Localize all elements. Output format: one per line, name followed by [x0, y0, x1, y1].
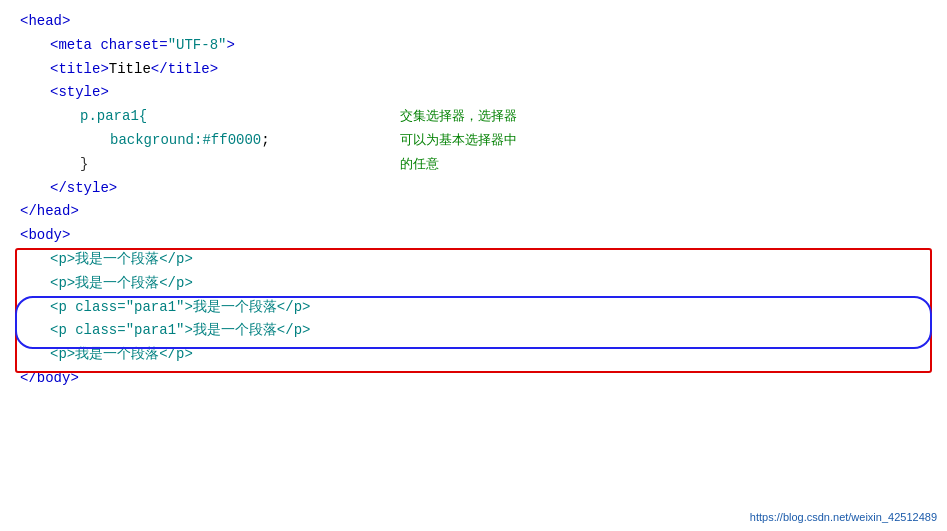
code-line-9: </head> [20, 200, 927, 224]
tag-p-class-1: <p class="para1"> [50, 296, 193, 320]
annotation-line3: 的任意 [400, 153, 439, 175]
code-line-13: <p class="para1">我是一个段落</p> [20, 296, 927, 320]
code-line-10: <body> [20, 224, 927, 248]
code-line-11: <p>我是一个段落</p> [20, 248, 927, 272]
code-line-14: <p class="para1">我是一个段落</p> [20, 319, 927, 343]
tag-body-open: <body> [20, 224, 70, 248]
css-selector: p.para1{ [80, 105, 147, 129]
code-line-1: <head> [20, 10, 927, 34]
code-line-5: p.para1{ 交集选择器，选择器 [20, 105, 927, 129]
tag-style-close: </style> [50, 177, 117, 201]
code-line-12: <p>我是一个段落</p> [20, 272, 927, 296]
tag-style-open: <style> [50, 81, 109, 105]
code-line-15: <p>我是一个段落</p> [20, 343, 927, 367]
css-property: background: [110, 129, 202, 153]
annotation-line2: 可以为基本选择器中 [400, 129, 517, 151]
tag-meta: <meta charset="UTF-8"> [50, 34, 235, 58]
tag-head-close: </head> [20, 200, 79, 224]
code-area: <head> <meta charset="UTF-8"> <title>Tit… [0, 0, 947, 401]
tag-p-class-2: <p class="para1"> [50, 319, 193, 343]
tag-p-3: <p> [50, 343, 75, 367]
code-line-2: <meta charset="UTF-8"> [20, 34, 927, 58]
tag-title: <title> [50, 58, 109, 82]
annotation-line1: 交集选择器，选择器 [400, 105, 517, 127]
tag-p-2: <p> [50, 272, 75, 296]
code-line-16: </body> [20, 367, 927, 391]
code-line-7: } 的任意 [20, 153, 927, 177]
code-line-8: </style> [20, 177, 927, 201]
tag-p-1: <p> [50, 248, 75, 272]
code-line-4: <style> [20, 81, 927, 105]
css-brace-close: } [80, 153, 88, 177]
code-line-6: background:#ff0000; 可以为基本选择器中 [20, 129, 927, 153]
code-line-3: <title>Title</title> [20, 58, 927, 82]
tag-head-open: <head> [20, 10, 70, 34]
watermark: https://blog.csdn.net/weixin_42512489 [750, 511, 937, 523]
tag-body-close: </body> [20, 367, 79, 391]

########

The data is to be returned exactly as it stands, pictures aside.

Localize all elements. Output format: one per line, name followed by [x0, y0, x1, y1].
code-line-9: </head> [20, 200, 927, 224]
tag-p-class-1: <p class="para1"> [50, 296, 193, 320]
annotation-line3: 的任意 [400, 153, 439, 175]
code-line-13: <p class="para1">我是一个段落</p> [20, 296, 927, 320]
code-line-10: <body> [20, 224, 927, 248]
code-line-11: <p>我是一个段落</p> [20, 248, 927, 272]
code-line-14: <p class="para1">我是一个段落</p> [20, 319, 927, 343]
tag-body-open: <body> [20, 224, 70, 248]
css-selector: p.para1{ [80, 105, 147, 129]
code-line-1: <head> [20, 10, 927, 34]
code-line-5: p.para1{ 交集选择器，选择器 [20, 105, 927, 129]
tag-style-close: </style> [50, 177, 117, 201]
code-line-12: <p>我是一个段落</p> [20, 272, 927, 296]
tag-style-open: <style> [50, 81, 109, 105]
code-line-15: <p>我是一个段落</p> [20, 343, 927, 367]
css-property: background: [110, 129, 202, 153]
annotation-line2: 可以为基本选择器中 [400, 129, 517, 151]
tag-meta: <meta charset="UTF-8"> [50, 34, 235, 58]
tag-head-close: </head> [20, 200, 79, 224]
code-area: <head> <meta charset="UTF-8"> <title>Tit… [0, 0, 947, 401]
tag-p-class-2: <p class="para1"> [50, 319, 193, 343]
tag-p-3: <p> [50, 343, 75, 367]
code-line-2: <meta charset="UTF-8"> [20, 34, 927, 58]
tag-title: <title> [50, 58, 109, 82]
annotation-line1: 交集选择器，选择器 [400, 105, 517, 127]
tag-p-2: <p> [50, 272, 75, 296]
code-line-16: </body> [20, 367, 927, 391]
code-line-7: } 的任意 [20, 153, 927, 177]
code-line-8: </style> [20, 177, 927, 201]
tag-p-1: <p> [50, 248, 75, 272]
code-line-4: <style> [20, 81, 927, 105]
css-brace-close: } [80, 153, 88, 177]
code-line-6: background:#ff0000; 可以为基本选择器中 [20, 129, 927, 153]
code-line-3: <title>Title</title> [20, 58, 927, 82]
tag-head-open: <head> [20, 10, 70, 34]
watermark: https://blog.csdn.net/weixin_42512489 [750, 511, 937, 523]
tag-body-close: </body> [20, 367, 79, 391]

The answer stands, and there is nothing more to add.